Valuation and Stock Performance

From a valuation standpoint, Stifel isn’t demanding a premium. The forward P/E sits around 11.7, which is reasonable for a company growing earnings at this clip. Its PEG ratio, which factors in growth, is under 1.0. That usually signals the market might be undervaluing future performance.

Other valuation metrics support that idea. The price-to-book ratio is just over 2.0, and price-to-sales sits at 2.24. Those are in line with, or even a bit cheaper than, many peers in the financial space. Given the company’s revenue per share of $47.52 and consistent earnings performance, the current price seems well-supported.

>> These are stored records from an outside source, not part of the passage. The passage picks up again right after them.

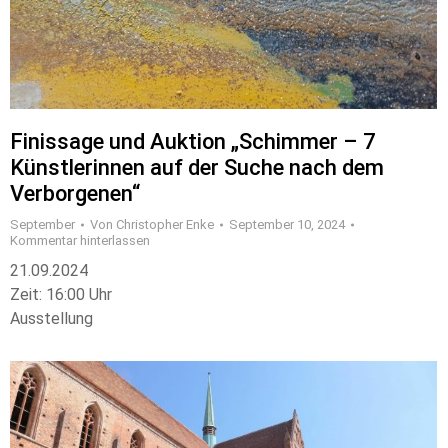
Finissage und Auktion „Schimmer – 7
Künstlerinnen auf der Suche nach dem
Verborgenen“
September
Von
Christopher Enke
September 10, 2024
Kommentar hinterlassen
21.09.2024
Zeit: 16:00 Uhr
Ausstellung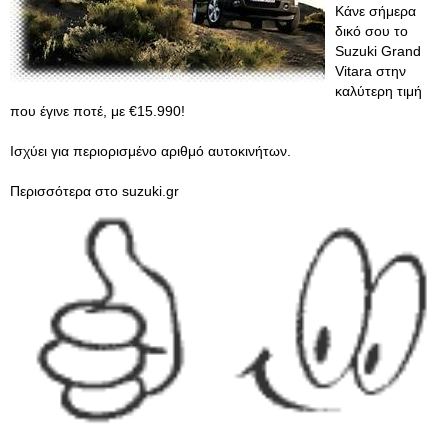
Κάνε σήμερα
δικό σου το
Suzuki Grand
Vitara στην
καλύτερη τιμή
που έγινε ποτέ, με €15.990!
Ισχύει για περιορισμένο αριθμό αυτοκινήτων.
Περισσότερα στο suzuki.gr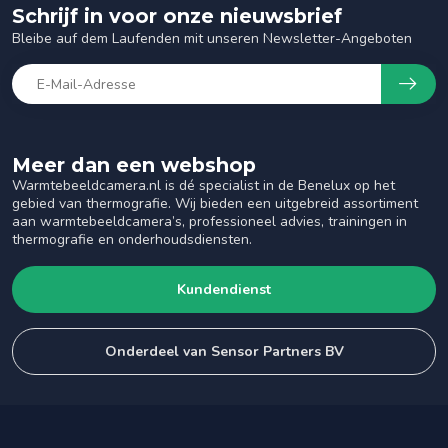
Schrijf in voor onze nieuwsbrief
Bleibe auf dem Laufenden mit unseren Newsletter-Angeboten
Meer dan een webshop
Warmtebeeldcamera.nl is dé specialist in de Benelux op het
gebied van thermografie. Wij bieden een uitgebreid assortiment
aan warmtebeeldcamera’s, professioneel advies, trainingen in
thermografie en onderhoudsdiensten.
Kundendienst
Onderdeel van Sensor Partners BV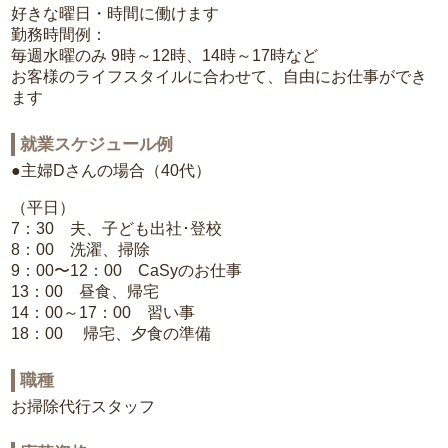
好きな曜日・時間に働けます
勤務時間例：
毎週水曜のみ 9時～12時、14時～17時など
お客様のライフスタイルに合わせて、自由にお仕事ができ
ます
就業スケジュール例
●主婦Dさんの場合（40代）
（平日）
7：30 夫、子ども出社･登校
8：00 洗濯、掃除
9：00〜12：00 CaSyのお仕事
13：00 昼食、帰宅
14：00～17：00 習い事
18：00 帰宅、夕食の準備
職種
お掃除代行スタッフ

Stifel’s stock has moved within a 52-week range of $73.51 to $120.64, and after the recent pullback, it’s settled somewhere in the middle. It’s above its long-term average but not stretched—suggesting the stock isn’t overbought even after a strong run.

Risks and Considerations

Like all financial firms, Stifel is exposed to the natural cycles of the capital markets. When deal flow slows, or trading activity drops, revenues can take a hit. While the wealth management arm provides recurring revenue, the investment banking business introduces a cyclical element.

Interest rates are another factor to watch. Depending on how the yield curve shifts, it could impact client demand, balance sheet performance, or fee income. The company has managed well in different environments so far, but rates are always a wildcard.

Insider ownership is also something to consider. At just over 3%, it’s relatively low, especially for a firm of this size. That doesn’t mean leadership isn’t aligned with shareholders, but it’s something investors might want to keep an eye on when thinking about long-term governance.

Finally, the short interest is modest but not insignificant. The current short ratio sits around 2.24, which is still in normal territory but suggests some bearish bets exist—possibly due to macroeconomic concerns more than anything company-specific.

Final Thoughts

Stifel Financial isn’t a headline name, and that’s part of its appeal. It’s the kind of company that keeps delivering—on earnings, on growth, and on dividends—without needing to make noise about it.

With a growing dividend, strong financials, and a long runway for continued performance, Stifel fits well into a portfolio that’s focused on sustainable income. It’s not going to offer the highest yield on the market, but what it lacks in yield it makes up for in consistency, discipline, and a clear path for long-term growth.

For investors who appreciate financial strength and steady dividend progress over flash, Stifel may be one of those under-the-radar names that quietly does the job year after year.